In Wheeler v. Philadelphia, supra, the court discussed the argument that the act was void although general in its terms because in very truth it applied only to the City of Philadelphia saying:

“It is true the only city in the state at the present time containing a population of three hundred thousand is the City of Philadelphia. It is also true that the City of Pittsburg is rapidly approaching that number, if it has not already reached it, by recent enlargement of its territory. Legislation is intended not only to meet the wants of the present but to provide for the future. It deals not with the past, but in theory, at least, anticipates the needs of a state healthy with a vigorous development. It is intended to be permanent. At no distant day Pittsburg will probably become a city of the first class and Scranton or others of the rapidly growing interior towns will take the place of the cities of the second class. In the meantime, is a classification of the cities of the first class bad because Philadelphia is the only one of the class? "We think not. Classification does not depend upon numbers * * If the classification of cities is in violation of the constitution, it follows of necessity that Philadelphia as a city of the first class must be denied the legislation necessary to its present prosperity and future development, or that the small inland cities must be burdened with legislation wholly unsuited to their needs. For if the constitution means what the complainants aver that it does, Philadelphia can have no legislation that is not common to all other cities of the state and for this there is absolutely no remedy but a change in the organic law itself. ’ ’

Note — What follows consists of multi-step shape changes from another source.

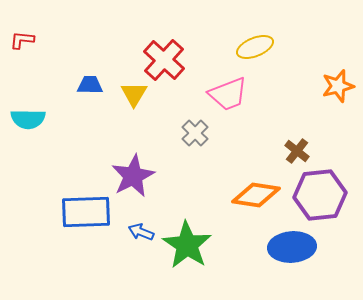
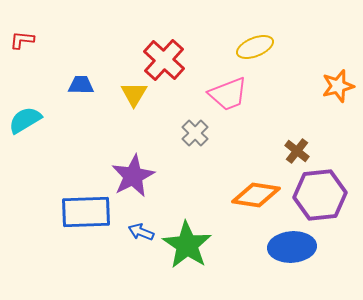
blue trapezoid: moved 9 px left
cyan semicircle: moved 3 px left, 1 px down; rotated 148 degrees clockwise
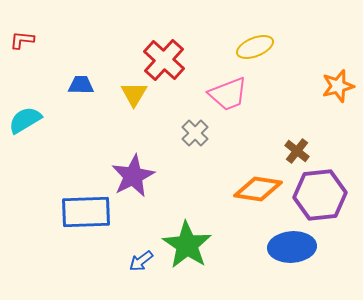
orange diamond: moved 2 px right, 6 px up
blue arrow: moved 29 px down; rotated 60 degrees counterclockwise
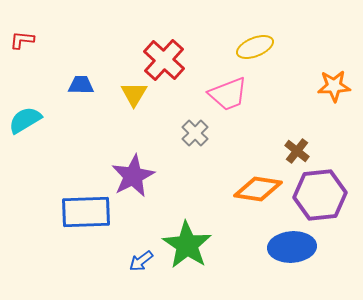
orange star: moved 4 px left; rotated 12 degrees clockwise
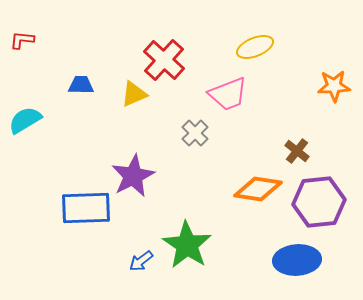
yellow triangle: rotated 36 degrees clockwise
purple hexagon: moved 1 px left, 7 px down
blue rectangle: moved 4 px up
blue ellipse: moved 5 px right, 13 px down
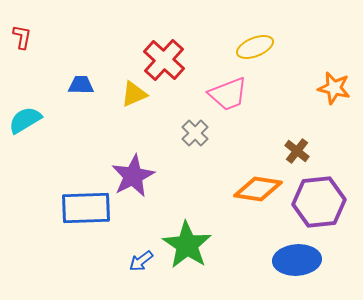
red L-shape: moved 3 px up; rotated 95 degrees clockwise
orange star: moved 2 px down; rotated 16 degrees clockwise
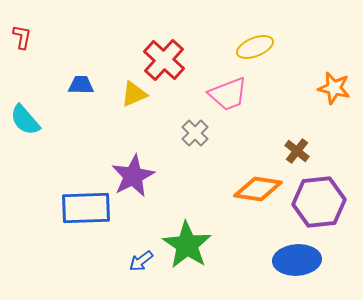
cyan semicircle: rotated 100 degrees counterclockwise
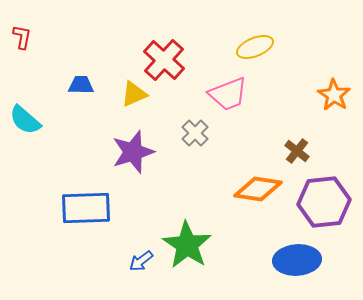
orange star: moved 7 px down; rotated 20 degrees clockwise
cyan semicircle: rotated 8 degrees counterclockwise
purple star: moved 24 px up; rotated 9 degrees clockwise
purple hexagon: moved 5 px right
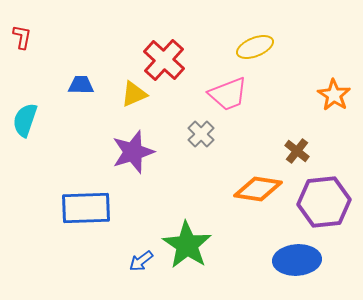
cyan semicircle: rotated 68 degrees clockwise
gray cross: moved 6 px right, 1 px down
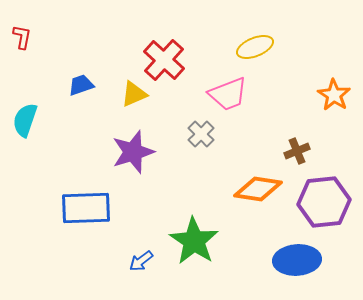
blue trapezoid: rotated 20 degrees counterclockwise
brown cross: rotated 30 degrees clockwise
green star: moved 7 px right, 4 px up
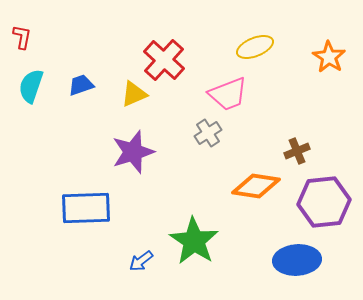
orange star: moved 5 px left, 38 px up
cyan semicircle: moved 6 px right, 34 px up
gray cross: moved 7 px right, 1 px up; rotated 12 degrees clockwise
orange diamond: moved 2 px left, 3 px up
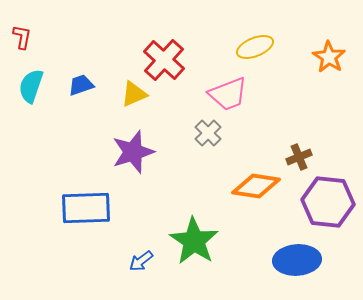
gray cross: rotated 12 degrees counterclockwise
brown cross: moved 2 px right, 6 px down
purple hexagon: moved 4 px right; rotated 12 degrees clockwise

It is plain, therefore, that the fiscal needs of a thickly settled community like Multnomah County, complicated as they are, are sufficient to differentiate *304it and those which may hereafter come into the same class from other portions of the state, so that a legitimate ground of classification exists not merely on account of technical rules, but upon the substance of the situation. With the great number of sources from which taxation may originate in such a community, it is eminently proper that there should be a supervising body to prevent overlapping of the various taxes and to prevent .them from amounting in the aggregate to an oppressive burden upon the people. In so large a community the discussion of popular assemblies scattered over the county would very likely end in talk and inaction. The commission composed of three members who have at hand all the data necessary to consider is evidently more efficient than any number of public meetings. The validity of the classification and the wisdom of its application is apparent and serve to exonerate it from the charge of special or local legislation. The fact that, as required by the statute, the commission has in its custody all the original data and estimates necessary to a full understanding of the tax situation in good reason obviates the necessity of publishing them and furnishes reasonable ground for the omission of the attendant expense.

The Circuit. Court was right in applying the law to all activities involving the expenditure of money raised by public taxation. It may be that at present some of the bureaus of the city government are self-sustaining. There is nothing to show that this situation will be perpetual and hence it is proper that they alike should be included in the operation of the act.

As said in State v. Sturgess, 10 Or. 58, the several acts of the legislative assembly should be viewed to*305gether as one enactment and both should be construed to stand if possible. Briefly speaking, the situation is one tantamount to where the Local Budget Act would contain within itself a proviso in the terms of the Supervising and Conservation Commission Act.

To conclude: The legislative assembly has rightly prescribed a method of procedure applicable to all counties whether many or few, or only one, containing 100,000 or more inhabitants whether now or hereafter, and this is a general law exclusive of all other statutes in the cases to which it is applicable.

It follows that the decree of the Circuit Court is affirmed and neither party will recover costs or disbursements in this court. Affirmed.